:: ABOUT THIS EXERCISE ::
Reply only with how many lines below contain "dass".

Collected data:
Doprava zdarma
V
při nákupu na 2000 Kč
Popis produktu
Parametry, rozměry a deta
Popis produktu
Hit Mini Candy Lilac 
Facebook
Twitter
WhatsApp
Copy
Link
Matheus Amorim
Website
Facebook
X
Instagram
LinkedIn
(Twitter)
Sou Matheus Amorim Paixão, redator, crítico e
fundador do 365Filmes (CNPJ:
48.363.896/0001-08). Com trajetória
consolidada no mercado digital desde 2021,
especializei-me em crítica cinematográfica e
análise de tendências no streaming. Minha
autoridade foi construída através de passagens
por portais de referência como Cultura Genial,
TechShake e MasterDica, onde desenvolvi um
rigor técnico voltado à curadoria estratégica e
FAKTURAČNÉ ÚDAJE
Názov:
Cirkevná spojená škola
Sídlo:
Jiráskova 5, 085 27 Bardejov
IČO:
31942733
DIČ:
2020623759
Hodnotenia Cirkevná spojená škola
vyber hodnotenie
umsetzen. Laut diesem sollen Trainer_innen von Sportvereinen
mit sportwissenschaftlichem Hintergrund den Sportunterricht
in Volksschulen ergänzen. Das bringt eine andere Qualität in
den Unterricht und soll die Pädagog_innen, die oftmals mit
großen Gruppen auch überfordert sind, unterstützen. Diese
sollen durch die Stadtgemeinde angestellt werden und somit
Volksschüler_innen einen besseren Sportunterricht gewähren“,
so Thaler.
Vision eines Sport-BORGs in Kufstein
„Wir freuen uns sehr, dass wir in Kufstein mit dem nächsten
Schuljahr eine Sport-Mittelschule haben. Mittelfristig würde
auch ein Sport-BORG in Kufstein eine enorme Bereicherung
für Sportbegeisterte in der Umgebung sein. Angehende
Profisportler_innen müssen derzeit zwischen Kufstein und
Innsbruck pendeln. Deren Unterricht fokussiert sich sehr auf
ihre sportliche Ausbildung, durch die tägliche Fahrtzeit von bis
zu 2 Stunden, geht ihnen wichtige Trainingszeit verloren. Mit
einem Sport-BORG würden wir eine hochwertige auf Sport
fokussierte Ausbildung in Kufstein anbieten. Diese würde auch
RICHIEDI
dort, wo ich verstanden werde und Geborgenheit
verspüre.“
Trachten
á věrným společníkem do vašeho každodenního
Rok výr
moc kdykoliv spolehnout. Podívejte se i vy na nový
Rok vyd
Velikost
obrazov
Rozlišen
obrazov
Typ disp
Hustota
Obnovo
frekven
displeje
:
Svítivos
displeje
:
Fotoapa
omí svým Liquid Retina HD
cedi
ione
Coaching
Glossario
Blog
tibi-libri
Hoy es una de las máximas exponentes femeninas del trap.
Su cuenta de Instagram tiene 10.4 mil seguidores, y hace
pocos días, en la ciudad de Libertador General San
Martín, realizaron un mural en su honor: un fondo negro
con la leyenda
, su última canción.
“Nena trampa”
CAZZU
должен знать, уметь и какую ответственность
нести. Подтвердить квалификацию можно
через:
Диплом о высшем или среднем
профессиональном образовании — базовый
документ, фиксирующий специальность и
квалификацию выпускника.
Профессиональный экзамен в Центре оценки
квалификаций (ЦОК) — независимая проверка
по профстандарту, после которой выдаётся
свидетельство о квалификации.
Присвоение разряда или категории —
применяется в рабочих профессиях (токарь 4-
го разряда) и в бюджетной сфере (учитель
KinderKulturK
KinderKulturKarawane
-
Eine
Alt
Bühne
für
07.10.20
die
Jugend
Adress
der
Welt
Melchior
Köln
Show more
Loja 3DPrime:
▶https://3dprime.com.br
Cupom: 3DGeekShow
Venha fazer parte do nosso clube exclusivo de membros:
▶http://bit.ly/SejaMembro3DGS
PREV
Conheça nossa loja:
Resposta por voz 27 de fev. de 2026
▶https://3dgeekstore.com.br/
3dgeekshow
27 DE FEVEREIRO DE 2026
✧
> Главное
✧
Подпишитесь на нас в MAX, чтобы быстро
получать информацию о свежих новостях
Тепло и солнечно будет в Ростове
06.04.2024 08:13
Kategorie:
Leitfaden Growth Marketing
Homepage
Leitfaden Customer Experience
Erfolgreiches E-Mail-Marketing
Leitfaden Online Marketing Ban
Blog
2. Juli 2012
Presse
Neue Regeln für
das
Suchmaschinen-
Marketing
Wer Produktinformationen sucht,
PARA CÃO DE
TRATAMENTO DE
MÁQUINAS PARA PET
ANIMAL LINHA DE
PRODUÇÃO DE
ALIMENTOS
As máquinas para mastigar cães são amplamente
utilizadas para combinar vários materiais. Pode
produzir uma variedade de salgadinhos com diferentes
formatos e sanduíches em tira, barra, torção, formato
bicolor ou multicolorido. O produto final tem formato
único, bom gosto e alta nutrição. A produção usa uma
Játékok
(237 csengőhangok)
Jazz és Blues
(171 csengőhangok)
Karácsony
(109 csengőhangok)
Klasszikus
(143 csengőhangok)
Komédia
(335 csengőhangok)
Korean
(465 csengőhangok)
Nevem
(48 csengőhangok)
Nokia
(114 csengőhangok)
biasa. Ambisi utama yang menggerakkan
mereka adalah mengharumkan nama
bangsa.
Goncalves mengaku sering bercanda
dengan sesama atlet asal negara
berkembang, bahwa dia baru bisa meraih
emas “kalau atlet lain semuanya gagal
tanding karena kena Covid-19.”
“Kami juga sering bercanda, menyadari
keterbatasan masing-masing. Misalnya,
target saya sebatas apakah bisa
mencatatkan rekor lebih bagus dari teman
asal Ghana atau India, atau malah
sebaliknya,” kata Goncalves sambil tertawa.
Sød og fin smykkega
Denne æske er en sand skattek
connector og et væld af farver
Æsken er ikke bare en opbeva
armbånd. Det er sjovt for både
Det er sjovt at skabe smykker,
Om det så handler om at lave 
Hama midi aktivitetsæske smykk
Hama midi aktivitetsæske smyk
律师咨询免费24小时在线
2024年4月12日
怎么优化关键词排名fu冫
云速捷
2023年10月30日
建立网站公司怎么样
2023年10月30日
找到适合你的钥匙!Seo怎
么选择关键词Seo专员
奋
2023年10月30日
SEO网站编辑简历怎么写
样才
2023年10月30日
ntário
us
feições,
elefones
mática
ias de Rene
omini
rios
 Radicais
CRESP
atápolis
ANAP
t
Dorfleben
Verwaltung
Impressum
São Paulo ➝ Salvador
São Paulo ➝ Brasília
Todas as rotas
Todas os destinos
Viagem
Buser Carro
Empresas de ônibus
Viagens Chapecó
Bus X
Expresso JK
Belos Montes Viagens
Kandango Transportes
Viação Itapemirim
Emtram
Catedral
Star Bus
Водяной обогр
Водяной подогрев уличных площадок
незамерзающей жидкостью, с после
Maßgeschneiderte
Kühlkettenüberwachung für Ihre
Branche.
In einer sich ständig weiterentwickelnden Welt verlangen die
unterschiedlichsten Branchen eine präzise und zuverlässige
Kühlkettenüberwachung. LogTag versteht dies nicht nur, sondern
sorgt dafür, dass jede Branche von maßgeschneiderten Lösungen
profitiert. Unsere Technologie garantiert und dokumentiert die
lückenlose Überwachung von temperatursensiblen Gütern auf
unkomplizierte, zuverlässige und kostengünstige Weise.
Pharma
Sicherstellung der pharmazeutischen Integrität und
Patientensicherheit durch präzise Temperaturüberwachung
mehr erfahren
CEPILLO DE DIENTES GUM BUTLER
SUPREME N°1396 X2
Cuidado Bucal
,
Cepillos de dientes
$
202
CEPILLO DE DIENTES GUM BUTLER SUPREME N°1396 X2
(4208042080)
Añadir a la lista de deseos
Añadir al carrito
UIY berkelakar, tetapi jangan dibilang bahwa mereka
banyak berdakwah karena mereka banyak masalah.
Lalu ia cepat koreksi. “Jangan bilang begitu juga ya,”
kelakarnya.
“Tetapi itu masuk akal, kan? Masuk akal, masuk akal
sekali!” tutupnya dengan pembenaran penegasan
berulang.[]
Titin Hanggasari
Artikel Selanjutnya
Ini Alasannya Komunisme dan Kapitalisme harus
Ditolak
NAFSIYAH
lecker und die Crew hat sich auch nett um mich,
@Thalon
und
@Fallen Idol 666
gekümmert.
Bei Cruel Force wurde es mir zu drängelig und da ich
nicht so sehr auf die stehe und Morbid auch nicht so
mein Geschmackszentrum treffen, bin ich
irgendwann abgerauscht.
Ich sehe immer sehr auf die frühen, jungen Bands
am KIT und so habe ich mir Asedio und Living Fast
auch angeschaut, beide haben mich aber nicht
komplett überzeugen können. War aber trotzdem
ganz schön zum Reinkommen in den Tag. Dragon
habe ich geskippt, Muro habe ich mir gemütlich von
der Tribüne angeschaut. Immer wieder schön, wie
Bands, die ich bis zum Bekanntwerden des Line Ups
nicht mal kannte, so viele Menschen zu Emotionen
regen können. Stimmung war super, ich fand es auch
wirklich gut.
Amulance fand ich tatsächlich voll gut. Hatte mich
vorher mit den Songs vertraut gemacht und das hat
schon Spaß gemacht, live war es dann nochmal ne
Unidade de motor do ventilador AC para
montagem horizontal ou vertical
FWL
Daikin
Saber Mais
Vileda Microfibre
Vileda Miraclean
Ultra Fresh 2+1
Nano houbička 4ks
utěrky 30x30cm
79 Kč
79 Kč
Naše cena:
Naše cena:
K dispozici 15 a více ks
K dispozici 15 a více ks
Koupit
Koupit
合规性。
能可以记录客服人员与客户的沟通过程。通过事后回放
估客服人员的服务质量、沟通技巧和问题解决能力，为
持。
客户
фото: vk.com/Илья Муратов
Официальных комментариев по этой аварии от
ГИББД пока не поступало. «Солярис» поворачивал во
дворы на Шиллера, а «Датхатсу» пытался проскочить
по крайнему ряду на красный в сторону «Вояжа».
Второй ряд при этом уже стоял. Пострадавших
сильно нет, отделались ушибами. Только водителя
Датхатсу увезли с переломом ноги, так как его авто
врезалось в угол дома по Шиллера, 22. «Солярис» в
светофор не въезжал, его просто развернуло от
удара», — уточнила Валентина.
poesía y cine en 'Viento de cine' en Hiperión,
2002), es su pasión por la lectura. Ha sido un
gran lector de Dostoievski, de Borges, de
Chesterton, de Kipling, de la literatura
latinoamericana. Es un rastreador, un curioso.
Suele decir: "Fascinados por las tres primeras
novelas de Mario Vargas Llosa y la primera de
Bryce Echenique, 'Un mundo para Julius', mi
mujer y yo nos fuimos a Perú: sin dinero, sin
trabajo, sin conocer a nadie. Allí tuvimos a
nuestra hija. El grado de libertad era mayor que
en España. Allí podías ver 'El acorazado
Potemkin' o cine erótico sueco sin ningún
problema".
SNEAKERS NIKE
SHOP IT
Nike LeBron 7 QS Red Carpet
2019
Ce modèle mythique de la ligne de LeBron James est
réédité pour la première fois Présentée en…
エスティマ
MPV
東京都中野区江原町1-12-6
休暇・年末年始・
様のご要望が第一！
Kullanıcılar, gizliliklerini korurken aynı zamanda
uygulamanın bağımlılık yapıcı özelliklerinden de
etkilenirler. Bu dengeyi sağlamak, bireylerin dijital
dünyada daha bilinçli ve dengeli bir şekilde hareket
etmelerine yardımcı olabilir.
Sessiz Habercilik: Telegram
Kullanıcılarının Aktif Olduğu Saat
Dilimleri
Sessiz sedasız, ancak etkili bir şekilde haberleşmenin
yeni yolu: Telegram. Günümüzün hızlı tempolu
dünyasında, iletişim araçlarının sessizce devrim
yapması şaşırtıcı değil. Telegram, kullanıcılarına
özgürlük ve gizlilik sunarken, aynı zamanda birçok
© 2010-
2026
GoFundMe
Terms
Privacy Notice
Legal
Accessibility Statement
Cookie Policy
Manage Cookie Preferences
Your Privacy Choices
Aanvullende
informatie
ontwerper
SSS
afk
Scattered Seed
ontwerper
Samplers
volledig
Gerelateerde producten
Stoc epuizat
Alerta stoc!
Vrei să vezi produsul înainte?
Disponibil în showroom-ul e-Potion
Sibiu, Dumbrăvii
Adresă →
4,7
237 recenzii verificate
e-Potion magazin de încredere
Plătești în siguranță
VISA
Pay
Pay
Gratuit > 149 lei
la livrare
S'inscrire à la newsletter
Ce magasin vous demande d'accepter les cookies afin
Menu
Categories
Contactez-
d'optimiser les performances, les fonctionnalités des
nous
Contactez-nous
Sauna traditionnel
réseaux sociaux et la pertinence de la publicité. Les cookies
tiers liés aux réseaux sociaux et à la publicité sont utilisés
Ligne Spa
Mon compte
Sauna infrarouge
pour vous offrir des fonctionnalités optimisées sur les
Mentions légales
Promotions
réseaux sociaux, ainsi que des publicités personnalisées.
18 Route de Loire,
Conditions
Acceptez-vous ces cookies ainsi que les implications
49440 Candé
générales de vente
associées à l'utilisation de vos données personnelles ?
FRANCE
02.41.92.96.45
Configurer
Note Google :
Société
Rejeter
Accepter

:: ANSWER SPACE ::
2